Mesmo com um gosto amargo de rotina na língua comia tentando abastecer-se de proteínas e carboidratos que alguém um dia lhe disse necessário. Não entendia bem o porque de tanta variedade, tudo aquilo só tinha um porquê, que era lhe manter em pé, mesmo que preferindo as horas que passava horizontalmente na cama.
Já quase não usava palavras, mas constantemente se perguntava para onde iam os sonhos falidos, onde se encontrava o cemitério dos segredos que se perdiam no ar? Não encontrava resposta, ou vontade de procurar, deixava seus braços doloridos gesticularem apenas o indispensável, seus olhos contentarem-se apenas com as proximidades, e seu coração com as batidas suficientes para enfrentar o sol castigador.
Passavam-se os dias, dormiam-se as noites, e o seu corpo parecia diminuir. Falta de uso? Falta de vontade? Falta de fazer falta para alguém?
Aonde será que medem a dimensão da existência? Já não conhecia o tamanho real de seus membros. Muito menos o tom de sua voz. Quando voltava pra casa no fim do expediente, já respirava com dificuldade, e as estrelas sempre surgiam com olhares inquisitórios, tudo era pesado demais, adormecia abraçada com o resto de realidade que conhecia, não gostava de sonhos e abstrações, preferia passar pela noite sem absurdos oníricos. A concretude trazia uma falsa segurança que sussurrava determinações com prazo de validade. Já quase paralítica, fechava-se ainda mais com medo de se lançar no sonho estranho de todo dia, onde se via com asas e um sorriso desconhecido nos lábios.

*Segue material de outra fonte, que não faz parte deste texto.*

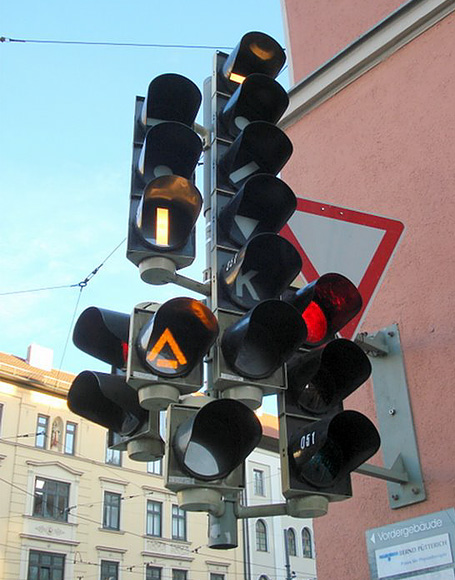 At what (x,y) coordinates should I click in order to perform the action: click on bracket. Please return your answer as a coordinate pair (x, y). Looking at the image, I should click on (393, 371).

terça-feira, 29 de setembro de 2009

latente.

Os raios intensos e alvos escorriam suas volúpias na pele áspera do asfalto, as nuvens caminhavam vagarosamente no azul, como se o tempo não possuísse gravidade, gravíssimos segredos guardados no céu, desejo dos pássaros versados em cantos.
Uma tarde absurdamente comum, o calor crescia inclusive nas almas, e o vento, quase raro, sussurrava inconseqüências testemunhadas na noite morna anterior. O suor impregnado nos poros dançava nas testas de homens e mulheres, crianças e velhos (o calor não conhece exceção) e gritava o cansaço da existência, que poderia ser percebido também pelo arqueamento dos ombros e os passos cada vez mais lentos.
E os meus olhos, ainda não acostumados com a claridade, pediam socorro pelos labirintos das ruas e a multidão opaca, tudo era a necessidade pulsante de ver nas sombras irreverentes, que brincavam de mudar de lugar por puro castigo aos homens, o refúgio para os membros exaustos, os segredos expostos, as diferenças explícitas e deformidades aparentes demais, que o sol,apático a tudo, insistia em expor.